Monday, November 3, 2008

Are Brains Digital or Analog?

Last year Chris Chatham wrote up a great post entitled 10 Important Differences Between Brains and Computers. There's a wealth of topics to discuss in reference to the post, but I want to focus on what he lists as the #1 difference:
Brains are analogue; computers are digital
It's easy to think that neurons are essentially binary, given that they fire an action potential if they reach a certain threshold, and otherwise do not fire. This superficial similarity to digital "1's and 0's" belies a wide variety of continuous and non-linear processes that directly influence neuronal processing.

For example, one of the primary mechanisms of information transmission appears to be the rate at which neurons fire - an essentially continuous variable.
There's more, but this is the essential part. What's interesting is that Chris points out that one way in which information is conveyed in the brain is by the rate of fire of neurons. But then he ignores the fact that we know that information is carried by the timing of individual spikes, and he categorically labels the brain as "analogue."

A nice metaphor for neurons is a leaky bucket. When they are receiving incoming activity from other neurons, you can think of that as water trickling into the bucket. This is analogous to a charge building up on the cell membrane. But the membrane has resistance, so it is "leaky", which means in the bucket analogy that there are is also a tiny hole in the bottom of the bucket. If the water you're putting in doesn't exceed the leakage, then the level of water will never rise. Once the water reaches a particular level, a threshold, then you can think of the bucket being tipped over and sending all its water to all the other buckets it connects to. This is analogous to the firing of a neuron. It then resets until it is filled back up to its threshold level.

So before it reaches threshold, a neuron functions in an analog fashion. When it reaches threshold, it generates an action potential, or spike, which is a binary signal. But then, as Chris points out, if we count the number of spikes within a given time frame, that rate of fire can be measured in an analog fashion.

In my own work, I used to use artificial neurons that modeled only the average rate of fire of neurons. These are known as rate-coding neuron models, and a very common function that approximates the firing rate is the sigmoid:

But if you use such a model, you're assuming that no information is being carried by the timing of individual spikes, because you're averaging that information away.

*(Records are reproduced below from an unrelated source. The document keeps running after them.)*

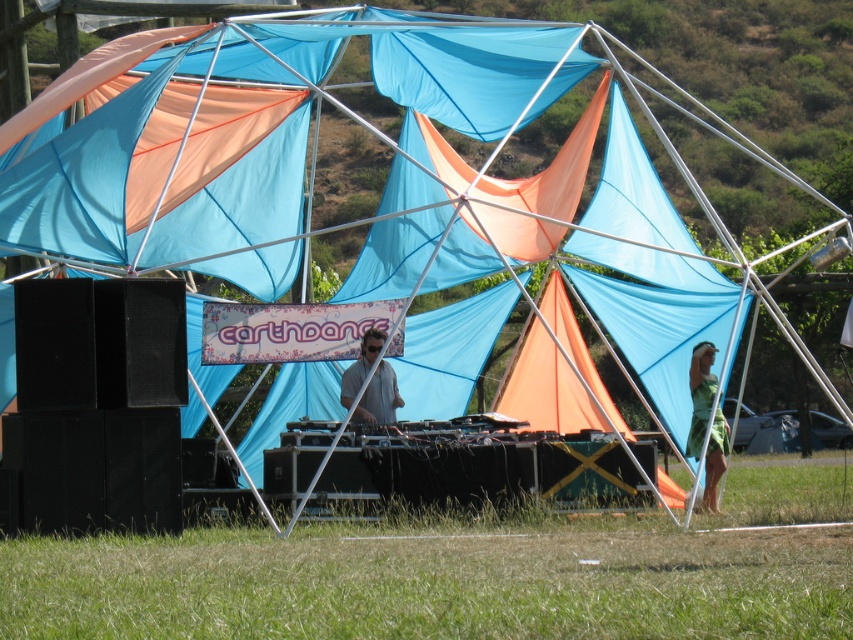 Question: Observing the image, what is the correct spatial positioning of green fabric dress at right in reference to matte gray shirt at center?

Choices:
 (A) right
 (B) left

Answer: (A)

Question: Which point is closer to the camera?

Choices:
 (A) green fabric dress at right
 (B) matte gray shirt at center

Answer: (A)

Question: Which point is farther from the camera taking this photo?

Choices:
 (A) (369, 349)
 (B) (714, 394)

Answer: (B)

Question: Can you confirm if green fabric dress at right is wider than matte gray shirt at center?

Choices:
 (A) yes
 (B) no

Answer: (A)

Question: Does green fabric dress at right appear on the right side of matte gray shirt at center?

Choices:
 (A) no
 (B) yes

Answer: (B)

Question: Which point appears farthest from the camera in this image?

Choices:
 (A) (378, 371)
 (B) (708, 392)

Answer: (B) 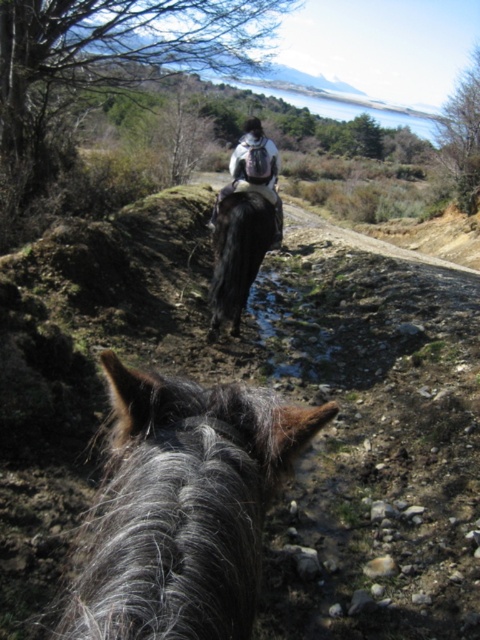 You are a photographer trying to capture the gray fuzzy horse at center and the white matte backpack at center in a single frame. Based on their sizes, which object should you focus on first to ensure it fits properly in the photo?

The gray fuzzy horse at center is thinner than the white matte backpack at center, so you should focus on the white matte backpack at center first to ensure it fits properly in the photo since it is wider.

You are standing at the camera position and want to throw a small ball to the gray fuzzy horse at center. The ball has a maximum throwing distance of 25 inches. Will you be able to reach the horse?

The gray fuzzy horse at center is 25.78 inches away from camera. The ball has a maximum throwing distance of 25 inches, so you cannot reach the horse. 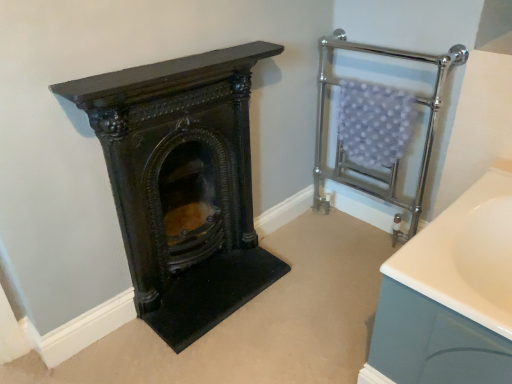 What do you see at coordinates (376, 125) in the screenshot?
I see `chrome metallic towel rack at upper right` at bounding box center [376, 125].

Locate an element on the screen. The image size is (512, 384). chrome metallic towel rack at upper right is located at coordinates (376, 125).

Identify the location of dark brown wood at left. (183, 184).

The height and width of the screenshot is (384, 512). Describe the element at coordinates (183, 184) in the screenshot. I see `dark brown wood at left` at that location.

Image resolution: width=512 pixels, height=384 pixels. I want to click on chrome metallic towel rack at upper right, so click(x=376, y=125).

Considering the relative positions of dark brown wood at left and chrome metallic towel rack at upper right in the image provided, is dark brown wood at left to the left of chrome metallic towel rack at upper right from the viewer's perspective?

Yes, dark brown wood at left is to the left of chrome metallic towel rack at upper right.

Considering the positions of objects dark brown wood at left and chrome metallic towel rack at upper right in the image provided, who is in front, dark brown wood at left or chrome metallic towel rack at upper right?

dark brown wood at left.

Is point (199, 61) more distant than point (325, 72)?

No, it is not.

From the image's perspective, who appears lower, dark brown wood at left or chrome metallic towel rack at upper right?

dark brown wood at left, from the image's perspective.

But we know of particular examples in which information is conveyed by individual spikes. One very famous and interesting example is the auditory system of the barn owl. See "Hebbian learning of pulse timing in the barn owl auditory system" by Wulfram Gerstner, Richard Kempter, J. Leo Van Hemmen, Hermann Wagner for a great overview.

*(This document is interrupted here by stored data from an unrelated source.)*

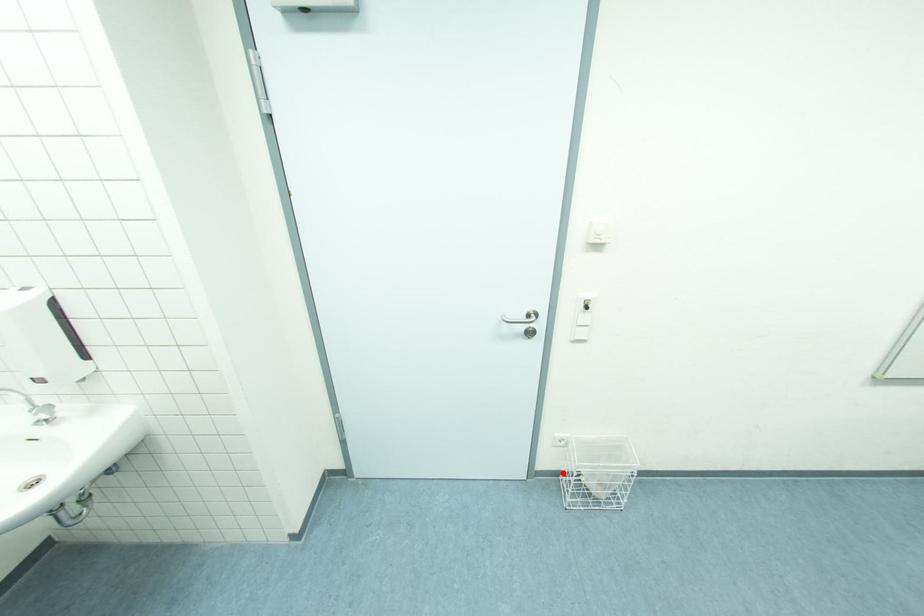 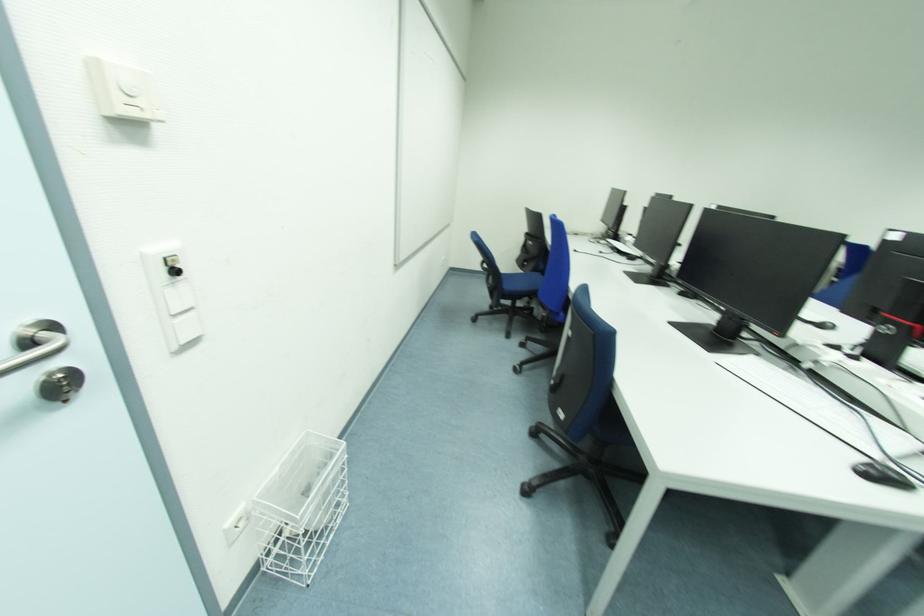 Locate, in the second image, the point that corresponds to the highlighted location in the first image.

(261, 564) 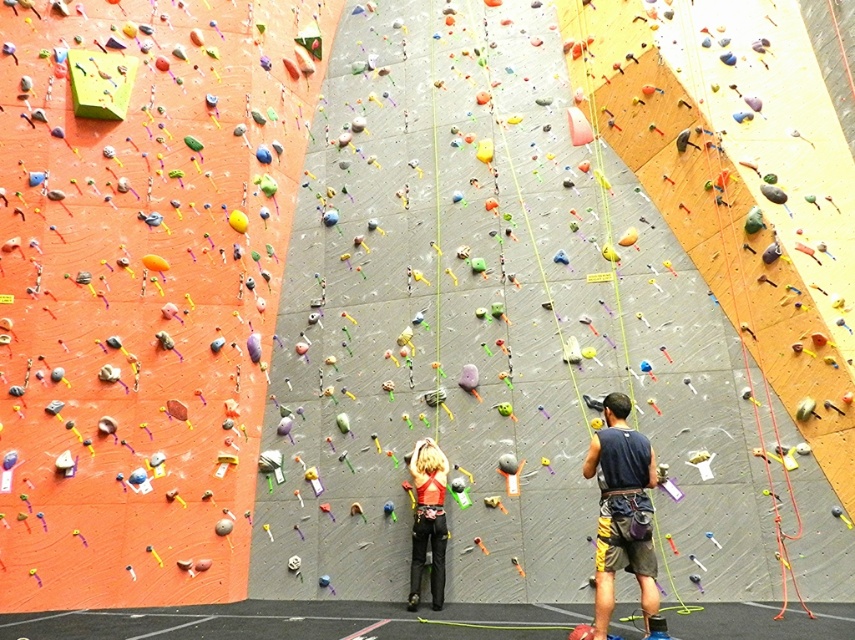 Measure the distance from dark blue tank top at center to matte red harness at center.

dark blue tank top at center is 3.24 meters from matte red harness at center.

Image resolution: width=855 pixels, height=640 pixels. Describe the element at coordinates (622, 509) in the screenshot. I see `dark blue tank top at center` at that location.

What are the coordinates of `dark blue tank top at center` in the screenshot? It's located at pyautogui.click(x=622, y=509). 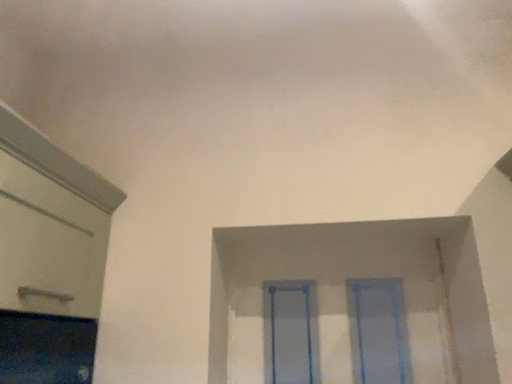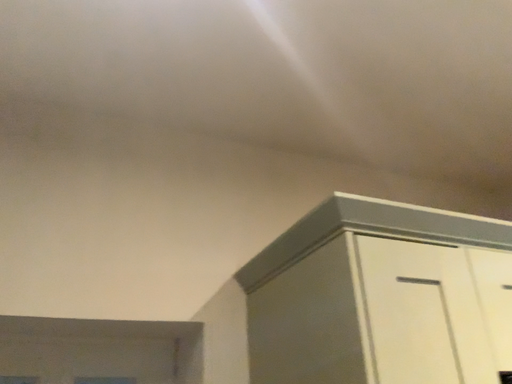 Question: How did the camera likely rotate when shooting the video?

Choices:
 (A) rotated left
 (B) rotated right

Answer: (B)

Basically, when a mouse makes a sound, the sound waves reach each ear of the barn owl at different times, because the ears are spaced apart. The owls auditory system is able to determine where the sound came from by comparing the relative timing of the sound reaching each ear, and this information is learned and conveyed via the timing of individual spikes. By the way, the image isn't of a barn owl shooting a mouse with laser vision (though that would be cool). It's meant to show how the sound of the mouse squeak reaches each of the barn owl's ears at slightly different times.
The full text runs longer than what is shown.